Target simulation

In order to analyse the circuit, it is necessary to know the internal values it handles. To this end, our strategy is to simulate the behaviour of the circuit and to recover the values that interest us. This solution avoids the need to write specific code for each targeted signal (which is time consuming and can lead to errors). The verime tool has been specifically developped for this purpose. In the following sections, we explain how the latter is used for the demo submission provided.

Identification of useful signals

For the demo attack, we consider that an adversary wants to perform a template attack against the SMAesH AES implementation. To this end, he seeks to model the power consumption of the implementation as a function of the share values manipulated after the first SubBytes layer (i.e., the bytes of the state exiting the Sboxes layer of the first round).

As explained in details in the SMAesh documentation, these values are manipulated by the core at the end of a round execution. More particularly, the wires bytes_from_SB coming from the sboxes instances hold the target values when cnt_cycles equals to 7, 8, 9 and 10 (Figure 16 in the core's documentation). The adversary has thus to recover the values passing on these wires at these specific clock cycles in order to be able to build his templates.
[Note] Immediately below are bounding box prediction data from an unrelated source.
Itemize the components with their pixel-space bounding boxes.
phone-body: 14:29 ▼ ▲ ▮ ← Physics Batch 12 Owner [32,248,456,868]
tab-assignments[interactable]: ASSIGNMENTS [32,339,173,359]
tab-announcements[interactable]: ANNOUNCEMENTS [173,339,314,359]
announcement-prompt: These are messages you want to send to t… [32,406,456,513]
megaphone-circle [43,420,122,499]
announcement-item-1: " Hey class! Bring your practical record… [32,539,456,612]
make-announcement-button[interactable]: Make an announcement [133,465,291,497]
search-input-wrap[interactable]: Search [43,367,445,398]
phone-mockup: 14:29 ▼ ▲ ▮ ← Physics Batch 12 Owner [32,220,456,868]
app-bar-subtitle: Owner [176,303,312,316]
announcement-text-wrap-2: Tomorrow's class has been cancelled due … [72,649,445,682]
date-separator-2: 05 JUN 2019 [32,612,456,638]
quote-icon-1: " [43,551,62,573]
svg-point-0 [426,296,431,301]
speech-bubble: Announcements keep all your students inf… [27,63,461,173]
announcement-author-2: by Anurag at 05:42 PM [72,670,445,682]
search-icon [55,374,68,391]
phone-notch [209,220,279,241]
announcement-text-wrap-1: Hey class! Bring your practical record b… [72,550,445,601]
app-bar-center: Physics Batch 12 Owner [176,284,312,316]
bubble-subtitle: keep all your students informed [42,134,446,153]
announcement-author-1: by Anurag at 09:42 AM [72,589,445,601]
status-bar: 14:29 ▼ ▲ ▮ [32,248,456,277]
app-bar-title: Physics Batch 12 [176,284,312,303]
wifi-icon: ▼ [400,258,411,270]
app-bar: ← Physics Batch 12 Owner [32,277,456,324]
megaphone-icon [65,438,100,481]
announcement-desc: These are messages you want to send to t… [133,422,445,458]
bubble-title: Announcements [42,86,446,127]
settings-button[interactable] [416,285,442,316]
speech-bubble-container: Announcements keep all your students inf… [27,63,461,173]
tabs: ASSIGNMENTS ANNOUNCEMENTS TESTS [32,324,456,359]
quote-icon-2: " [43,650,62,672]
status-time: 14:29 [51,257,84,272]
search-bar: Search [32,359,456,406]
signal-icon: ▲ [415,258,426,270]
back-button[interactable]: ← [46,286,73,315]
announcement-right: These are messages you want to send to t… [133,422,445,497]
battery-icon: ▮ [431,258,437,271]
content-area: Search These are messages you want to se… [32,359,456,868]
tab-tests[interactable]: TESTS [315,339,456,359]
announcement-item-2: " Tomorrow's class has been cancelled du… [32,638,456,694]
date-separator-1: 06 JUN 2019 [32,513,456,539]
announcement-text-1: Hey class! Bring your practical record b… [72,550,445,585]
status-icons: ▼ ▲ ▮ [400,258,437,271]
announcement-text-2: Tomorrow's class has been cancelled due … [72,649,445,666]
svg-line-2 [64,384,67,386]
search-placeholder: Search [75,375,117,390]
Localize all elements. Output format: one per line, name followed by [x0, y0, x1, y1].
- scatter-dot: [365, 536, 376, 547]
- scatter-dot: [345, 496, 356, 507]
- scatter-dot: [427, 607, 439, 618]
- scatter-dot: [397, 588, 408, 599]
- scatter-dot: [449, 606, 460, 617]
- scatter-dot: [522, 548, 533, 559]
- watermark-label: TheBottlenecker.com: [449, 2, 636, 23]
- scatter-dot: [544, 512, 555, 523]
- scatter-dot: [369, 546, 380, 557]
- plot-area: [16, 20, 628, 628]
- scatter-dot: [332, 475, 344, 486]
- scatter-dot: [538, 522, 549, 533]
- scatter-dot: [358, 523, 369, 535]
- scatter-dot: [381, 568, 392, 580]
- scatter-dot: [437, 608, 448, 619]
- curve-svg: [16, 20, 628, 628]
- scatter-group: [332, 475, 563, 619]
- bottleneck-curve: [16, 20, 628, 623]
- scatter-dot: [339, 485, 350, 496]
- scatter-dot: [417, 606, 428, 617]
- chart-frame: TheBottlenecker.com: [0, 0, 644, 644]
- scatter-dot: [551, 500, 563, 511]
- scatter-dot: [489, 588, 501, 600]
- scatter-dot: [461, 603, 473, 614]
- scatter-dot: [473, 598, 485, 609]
Verilog annotation for Verime

The first step to do is to annotate the HDL of the architecture with the verilator_me attribute in order to drive the operations performed by Verime. This annotation is necessary in order to designate the signals from which we wish to obtain the value.

Targeting the SMAesH architecture, this can be achieved by adding the verime attribute on the bytes_from_SB bus in the the source file MSKaes_32bits_core.v (as shown next)

...
(* verime = "B_fromSB" *)
wire [8*d-1:0] bytes_from_SB [3:0];
...

The value of the wire bytes_from_SB will then be accessible through the label B_fromSB. Multiple internal values can be annotated with the verilator_me attribute, but the labels used for each signals have to be different. In addition to wires, ports, registers and/or array of wire and registers can be annotated as well (please refer to the Verime documentation for more details).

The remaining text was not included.